**Provided material**
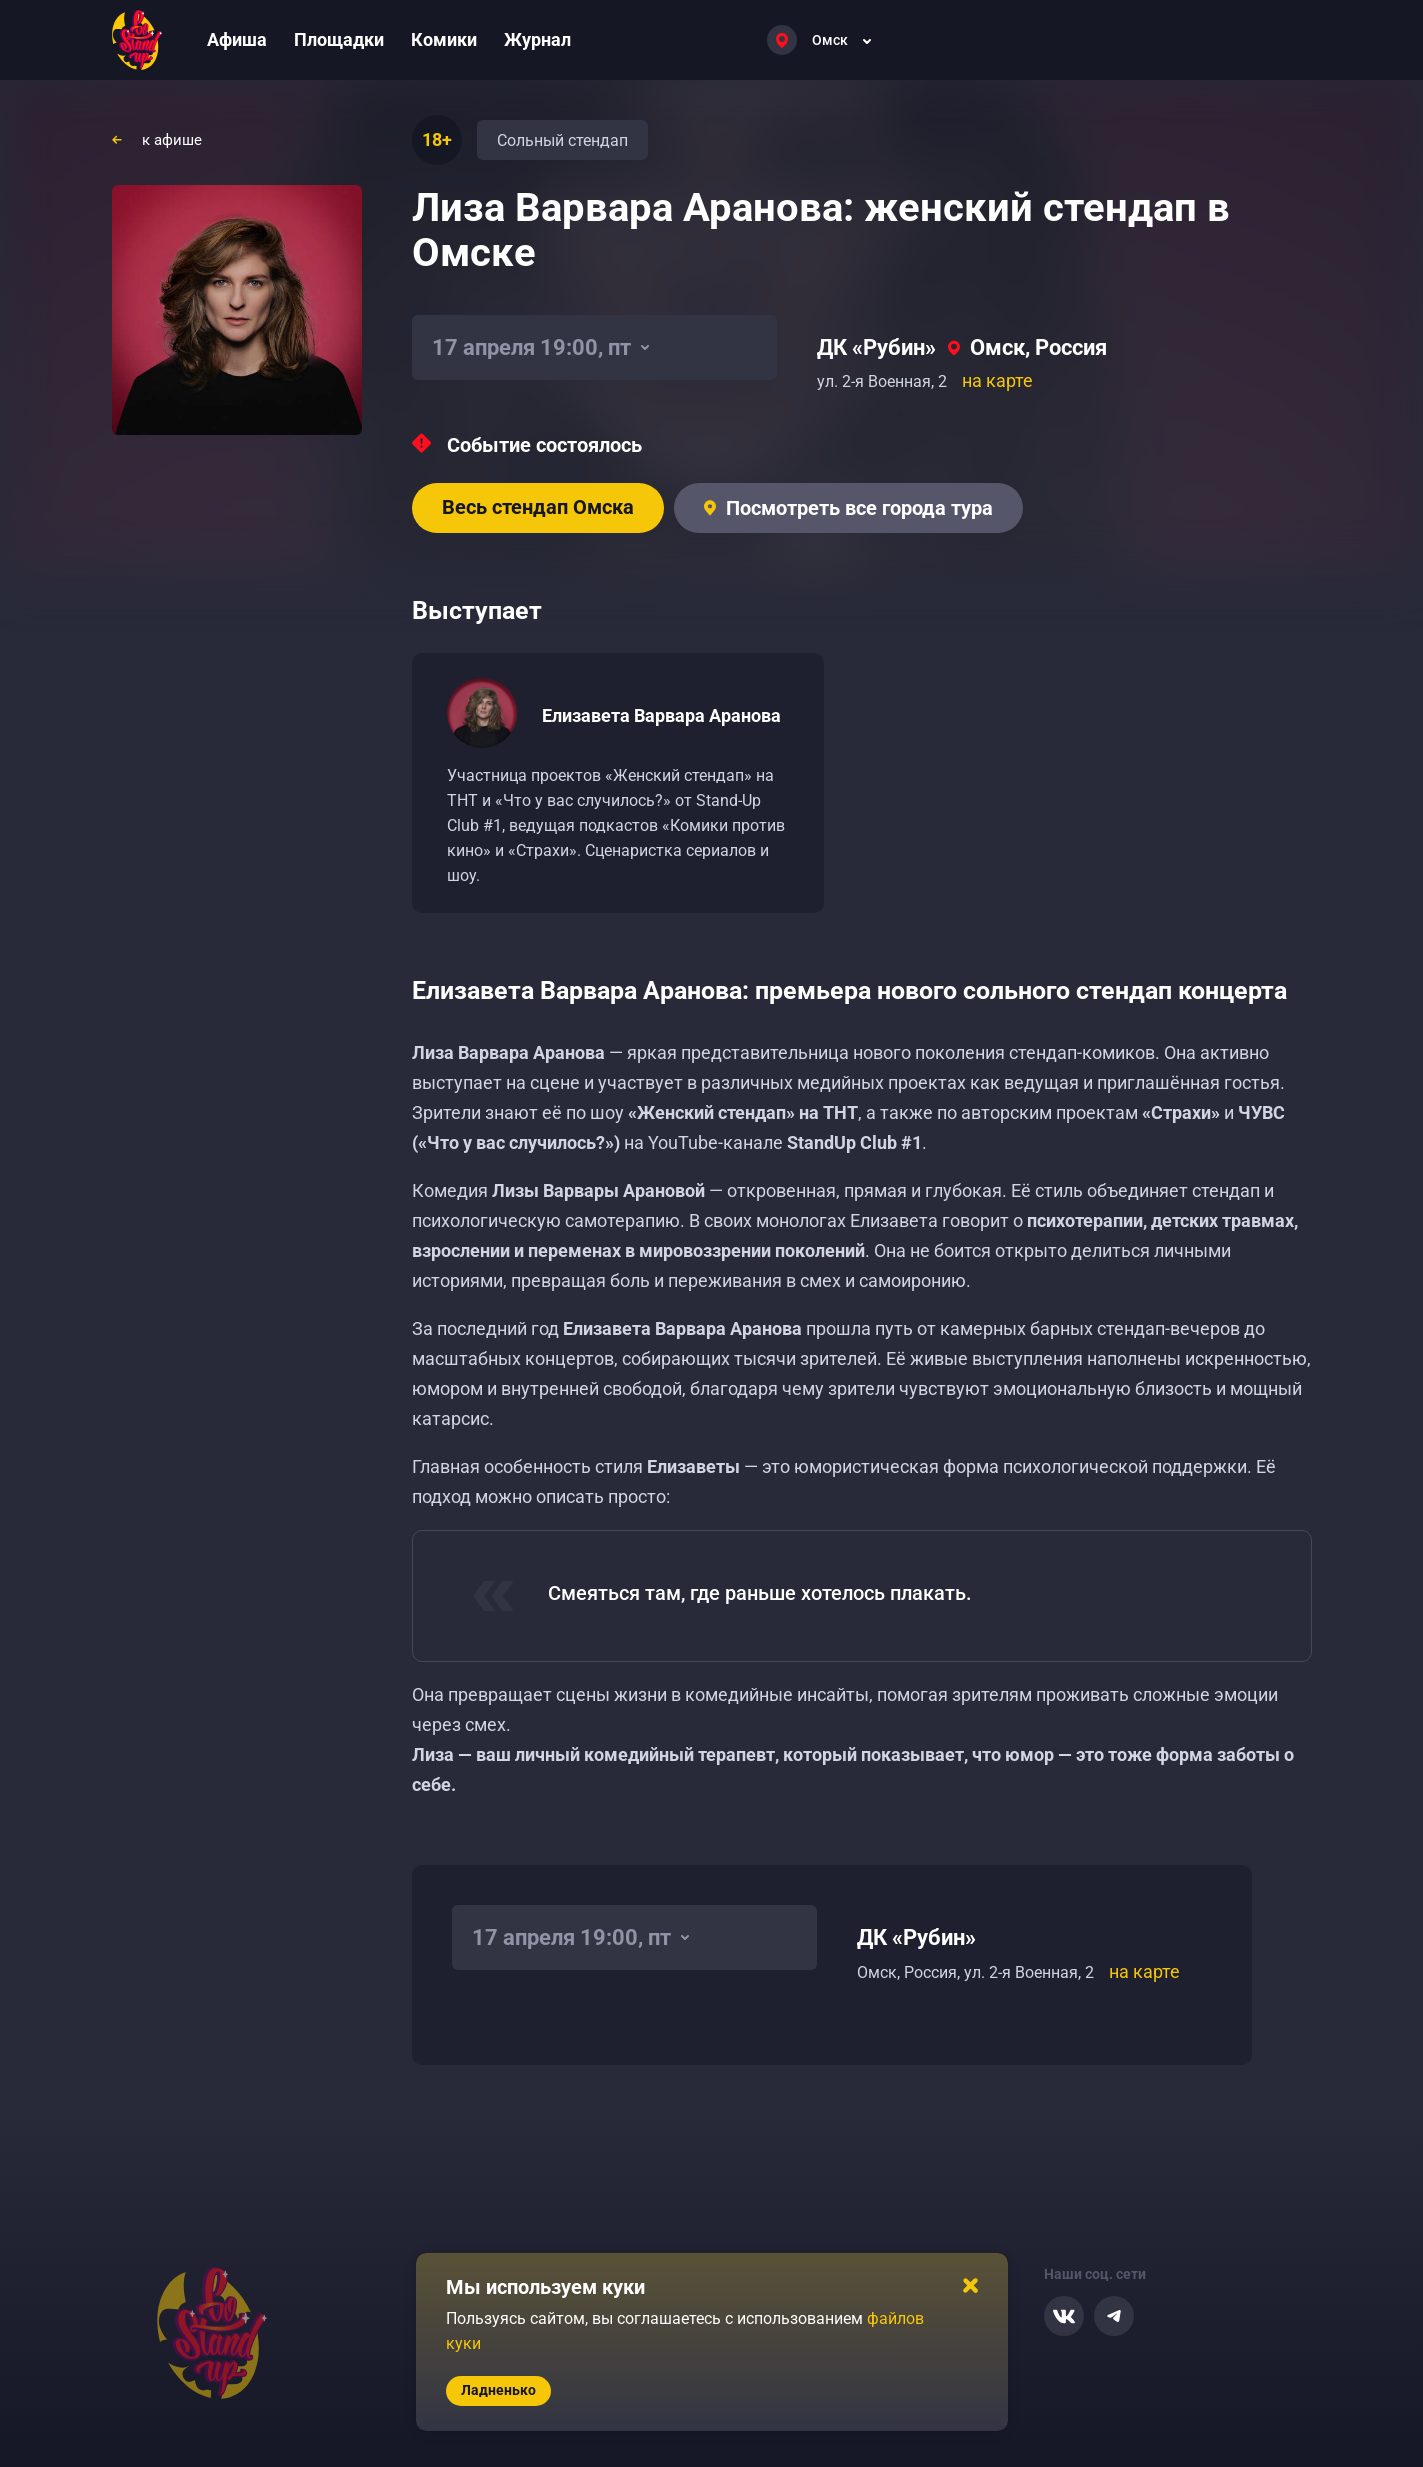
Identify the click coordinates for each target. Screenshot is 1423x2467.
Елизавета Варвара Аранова (661, 715)
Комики (444, 39)
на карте (997, 380)
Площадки (339, 39)
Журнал (537, 39)
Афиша (237, 39)
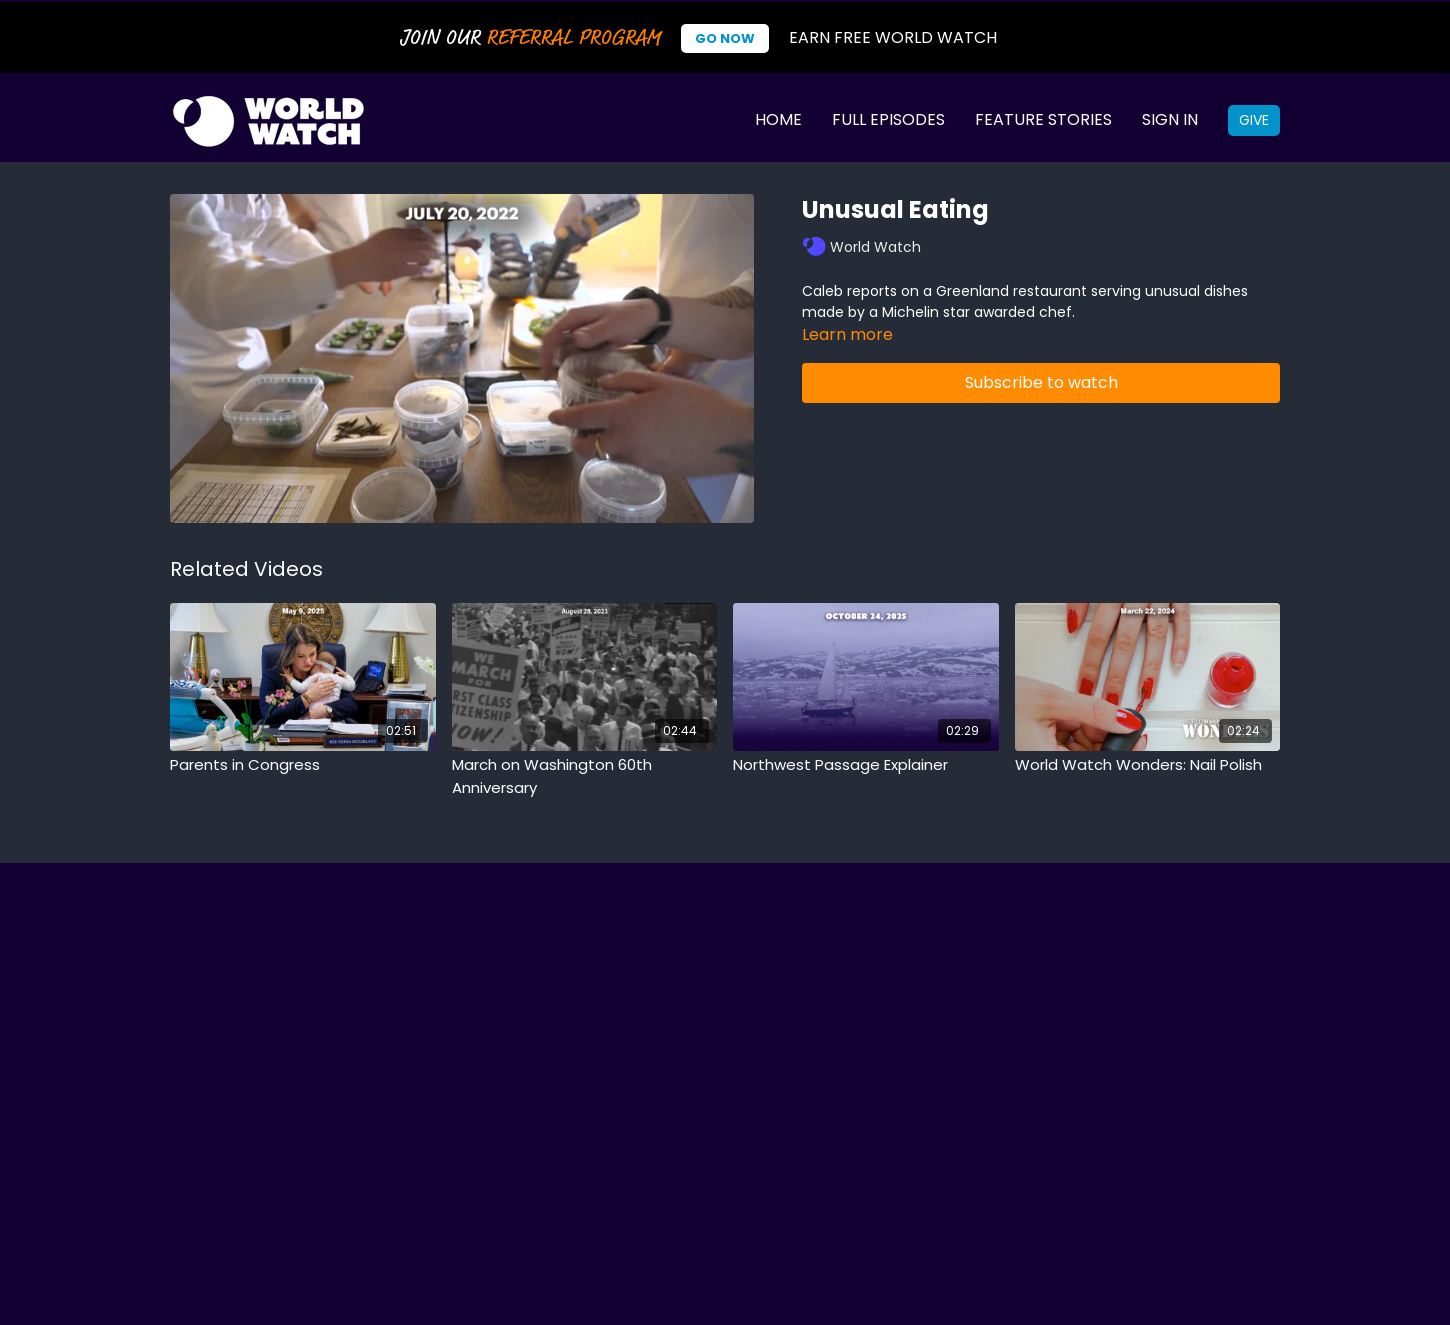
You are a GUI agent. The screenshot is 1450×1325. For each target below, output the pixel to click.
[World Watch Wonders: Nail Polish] (1148, 765)
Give (1254, 120)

**What is being asked**
Look through the entries above and copy each line that has "click" in it.

**Task result**
Identify the click coordinates for each target. Screenshot is 1423x2467.
You are a GUI agent. The screenshot is 1450×1325. For each target below, output the pixel to click.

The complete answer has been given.